Gloomy scenarios for Italy in the 57th Censis report on the social situation of the country.

According to the report, released today, in 2040 couples with children will decrease to represent 25.8% of the total and single-person families will increase to 9.7 million (37%).

Not only that: in less than 20 years, Italian families made up of elderly people will become almost 60% (5.6 million).

And again, according to estimates, in 2040 10.3% of elderly people will continue to have disability problems. The elderly today represent 24.1% of the overall population and in 2050 there will be 4.6 million more: they will reach a weight of 34.5% of the total population and will be increasingly childless and increasingly alone.

The report also highlights how in 2050, therefore in less than thirty years, Italy will have lost a total of 4.5 million residents, as if the two largest cities, Rome and Milan, were to disappear.

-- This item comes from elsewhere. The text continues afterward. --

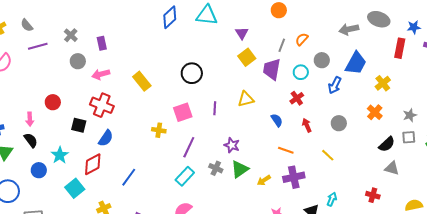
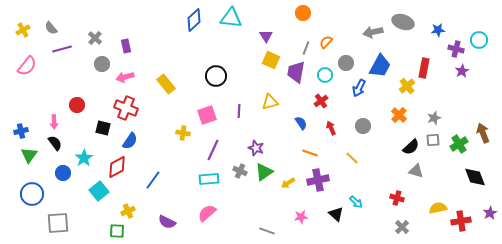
red rectangle: (400, 48) -> (424, 68), moved
yellow square: (247, 57) -> (271, 60), turned -30
cyan rectangle: (185, 176) -> (209, 179), turned 42
cyan arrow: (332, 199) -> (356, 202), turned 112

The demographic decline will be the result of a decrease of 9.1 million people under 65 and a simultaneous increase of 4.6 million people over 65.

Faced with this far from rosy horizon, however, Censis highlights a sort of general underestimation of the problems, with Italians appearing as "sleepwalkers" and "blind to omens".

«Some economic and social processes that are largely predictable in their effects - we read in the report - seem removed from the country's collective agenda, or are in any case underestimated. Although their impact will be disruptive to the stability of the system, ignorance in the face of dark omens translates into guilty irresolution."

In short, Italian society seems to be "affected by sleepwalking, plunged into a deep sleep of the rational calculation that would be needed to deal with structural dynamics with disastrous outcomes".